Hoyt Bleakley, University of Chicago and NBER, and Dora Costa and Adriana Lleras-Muney, University of California at Los Angeles and NBER

Health, Education and Income Trends in the US

Bleakley, Costa, and Lleras-Muney present new evidence on twentieth century trends in early health, including birth weights, mothers' health, and within-sibling comparisons. Using microdata on health, human capital, and productivity from the nineteenth and twentieth century, they investigate changes in the relationships between these variables over time. Early-life health (proxied by height) affected income and health outcomes throughout the past 150 years. But it was not until relatively late that childhood health became strongly complementary with time in school. They relate these results to a standard (Ben Porath) model in which the returns to brute force decline relative to cognition, and the variance of environmental insults declines as well.


Leah Boustan, and William Collins, Vanderbilt University and NBER

The Origins and Persistence of Black-White Differences in Women's Labor Force Participation

Black women were more likely than white women to participate in the labor force from 1870 until at least 1980 and to hold jobs in agriculture or manufacturing. Differences in observables cannot account for most of this racial gap in labor force participation for the one hundred years after Emancipation. This is consistent with racial differences in the stigma associated with women's work, which Goldin (1977) hypothesized might be traced to cultural norms rooted in the prevalence of black women's labor under slavery. In both nineteenth and twentieth century data, Boustan and Collins find evidence of intergenerational transmission of labor force participation from mother to daughter.


Claudia Goldin, Harvard University and NBER

A Pollution Theory of Discrimination: Male and Female Differences in Occupations and Earnings

Occupations are segregated by sex today, but they were far more segregated in the early- to mid-twentieth century. It is difficult to rationalize sex segregation and "wage discrimination" on the basis of men's taste for distance from women in the same way that differences between other groups in work and housing have been explained. Rather, Goldin constructs a "pollution" theory model of discrimination: occupations are defined by the level of a single-dimensional productivity characteristic. Because there is asymmetric information regarding the value of the characteristic of an individual woman, a new female hire may reduce the prestige of a previously all-male occupation. The model predicts that occupations requiring a level of the characteristic above the female median will be segregated by sex and those below the median will be integrated. The historical record reveals numerous cases of the model's predictions. For example, in 1940 the greater is the productivity characteristic of an office and clerical occupation, the higher is the occupational segregation by sex. "Credentialization" that spreads information about individual women's productivities and shatters old stereotypes can help to expunge "pollution."

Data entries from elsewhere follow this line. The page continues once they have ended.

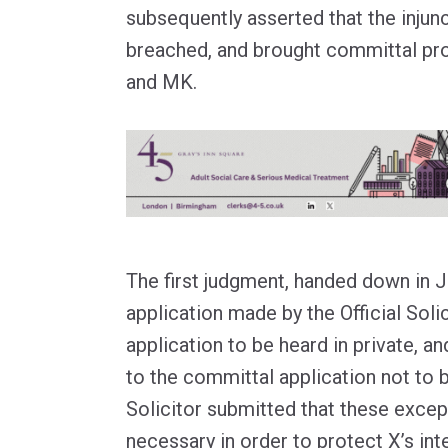
subsequently asserted that the injun
breached, and brought committal pr
and MK.
The first judgment, handed down in 
application made by the Official Soli
application to be heard in private, a
to the committal application not to 
Solicitor submitted that these excep
necessary in order to protect X’s inte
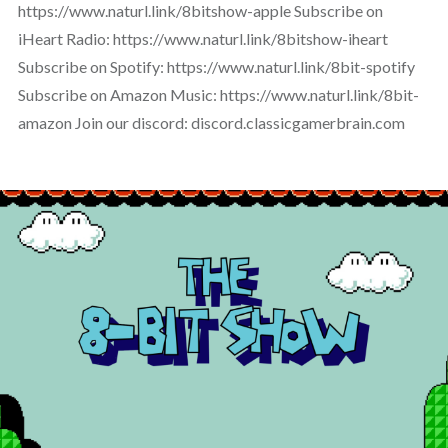
https://www.naturl.link/8bitshow-apple Subscribe on
iHeart Radio: https://www.naturl.link/8bitshow-iheart
Subscribe on Spotify: https://www.naturl.link/8bit-spotify
Subscribe on Amazon Music: https://www.naturl.link/8bit-
amazon Join our discord: discord.classicgamerbrain.com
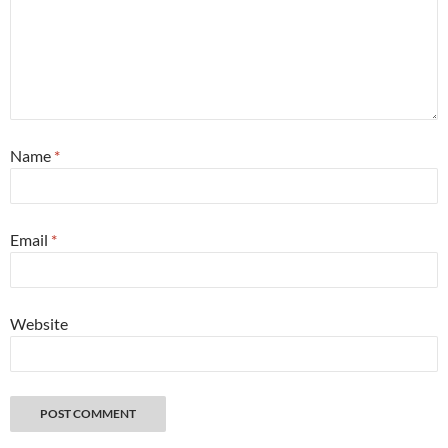
Name
*
Email
*
Website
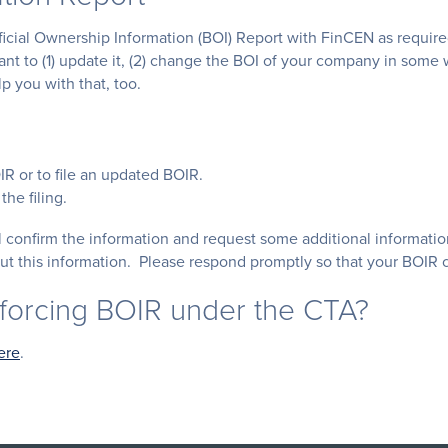
eficial Ownership Information (BOI) Report with FinCEN as requir
want to (1) update it, (2) change the BOI of your company in some
p you with that, too.
OIR or to file an updated BOIR.
the filing.
ill confirm the information and request some additional informa
t this information. Please respond promptly so that your BOIR c
nforcing BOIR under the CTA?
ere
.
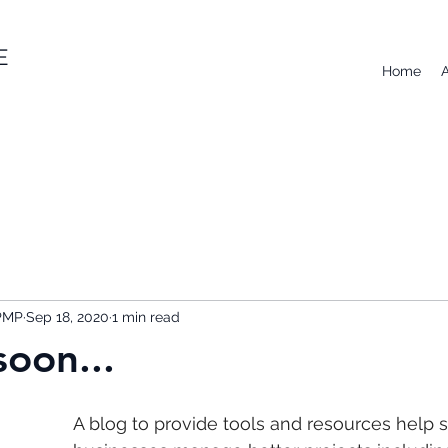
E
Home
 PMP
Sep 18, 2020
1 min read
oon...
A blog to provide tools and resources help s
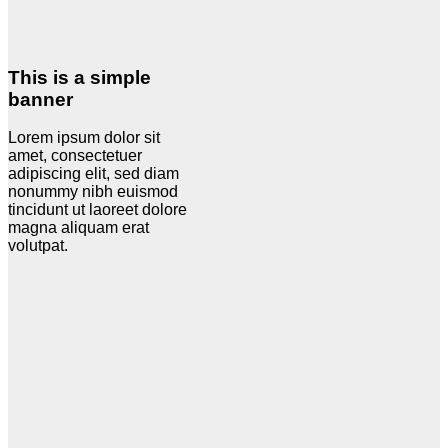
This is a simple
banner
Lorem ipsum dolor sit
amet, consectetuer
adipiscing elit, sed diam
nonummy nibh euismod
tincidunt ut laoreet dolore
magna aliquam erat
volutpat.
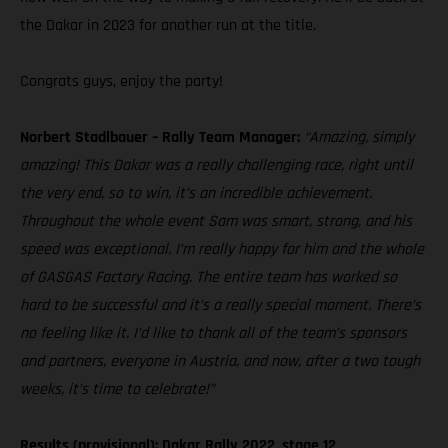
the Dakar in 2023 for another run at the title.
Congrats guys, enjoy the party!
Norbert Stadlbauer – Rally Team Manager:
“Amazing, simply
amazing! This Dakar was a really challenging race, right until
the very end, so to win, it’s an incredible achievement.
Throughout the whole event Sam was smart, strong, and his
speed was exceptional. I’m really happy for him and the whole
of GASGAS Factory Racing. The entire team has worked so
hard to be successful and it’s a really special moment. There’s
no feeling like it. I’d like to thank all of the team’s sponsors
and partners, everyone in Austria, and now, after a two tough
weeks, it’s time to celebrate!”
Results (provisional): Dakar Rally 2022, stage 12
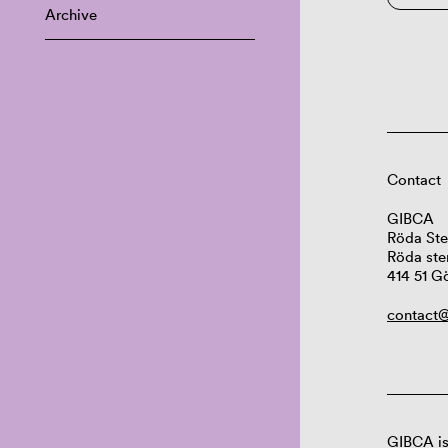
Archive
Contact
GIBCA
Röda Ste
Röda ste
414 51 G
contact@
GIBCA is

Ilyana Kuziemko, Columbia University and NBER, and Joseph Ferrie, Northwestern University and NBER

The Role of Immigrant Children in their Parents' Assimilation: 1850 to 2010

The presence of children in immigrant households can influence the assimilation of their parents, either through human capital transfers from children to parents (that is, parents learning from their children) or by the assistance that children can provide in navigating economic life in the destination (that is, parents leaning on their children). Kuziemko and Ferrie examine the relationship between the presence of children in immigrant households and the human capital acquisition of their immigrant parents among immigrants to the United States from 1850-2010. They first show that immigrants who came in the Great Migration of the late nineteenth and early twentieth centuries were less likely to arrive with children than more recent immigrants. Next they show that assimilation appears slower for most recent cohorts than for those who arrived during the Great Migration, although in both eras cohort quality declines over time. Finally, they show that the children of the earlier immigrants were associated with more assimilation (that is, less "leaning" and more "learning") than were the children of post-1930 immigrants.